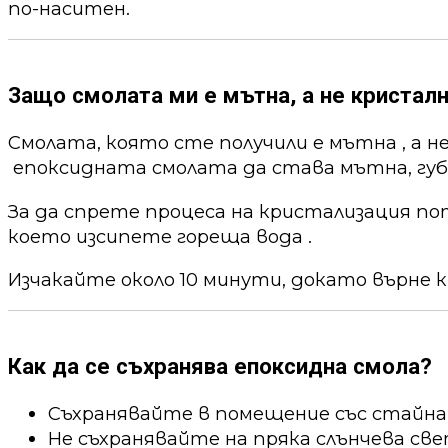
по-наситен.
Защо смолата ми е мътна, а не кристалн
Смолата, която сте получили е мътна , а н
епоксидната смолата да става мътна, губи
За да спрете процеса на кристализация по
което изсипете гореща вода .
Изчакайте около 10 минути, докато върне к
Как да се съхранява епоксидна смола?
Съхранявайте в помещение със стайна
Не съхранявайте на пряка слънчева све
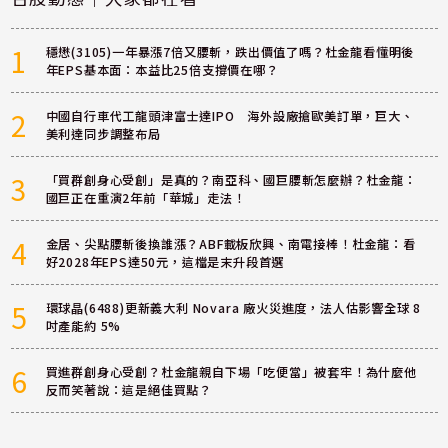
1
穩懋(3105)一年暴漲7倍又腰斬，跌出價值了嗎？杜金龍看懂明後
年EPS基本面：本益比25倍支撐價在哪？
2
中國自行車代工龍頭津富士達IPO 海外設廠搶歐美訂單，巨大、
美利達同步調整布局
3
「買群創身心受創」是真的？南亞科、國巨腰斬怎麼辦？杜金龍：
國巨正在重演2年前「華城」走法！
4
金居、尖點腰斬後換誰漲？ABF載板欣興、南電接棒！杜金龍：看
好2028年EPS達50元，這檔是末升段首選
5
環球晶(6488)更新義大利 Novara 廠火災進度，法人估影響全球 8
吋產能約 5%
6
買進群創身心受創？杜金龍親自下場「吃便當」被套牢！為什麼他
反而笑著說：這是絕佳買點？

+++

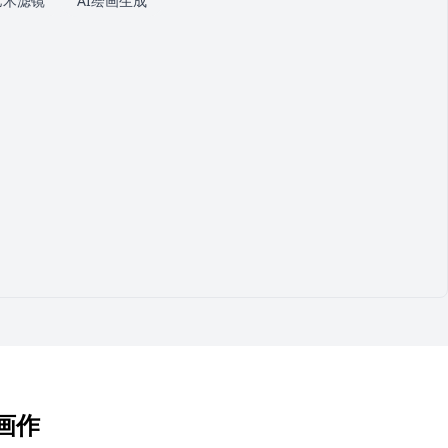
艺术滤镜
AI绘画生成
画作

+++

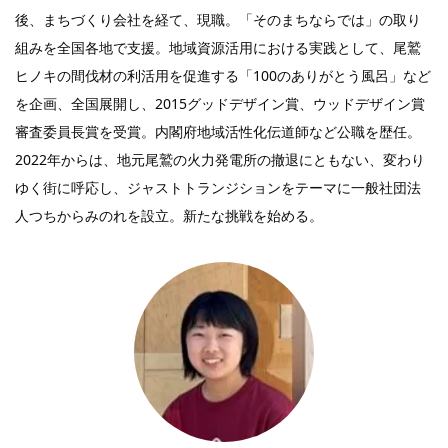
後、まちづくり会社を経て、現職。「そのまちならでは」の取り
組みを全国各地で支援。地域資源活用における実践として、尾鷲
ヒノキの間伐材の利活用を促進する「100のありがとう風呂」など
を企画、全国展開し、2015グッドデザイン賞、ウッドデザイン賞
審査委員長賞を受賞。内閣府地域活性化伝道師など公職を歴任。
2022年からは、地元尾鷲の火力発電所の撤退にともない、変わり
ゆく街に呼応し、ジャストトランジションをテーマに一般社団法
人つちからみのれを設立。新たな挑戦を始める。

+++

What the task requires> Gather each line from the entries above that includes the word "мътна".

Response to this task>
Защо смолата ми е мътна, а не кристалн
Смолата, която сте получили е мътна , а н
епоксидната смолата да става мътна, губи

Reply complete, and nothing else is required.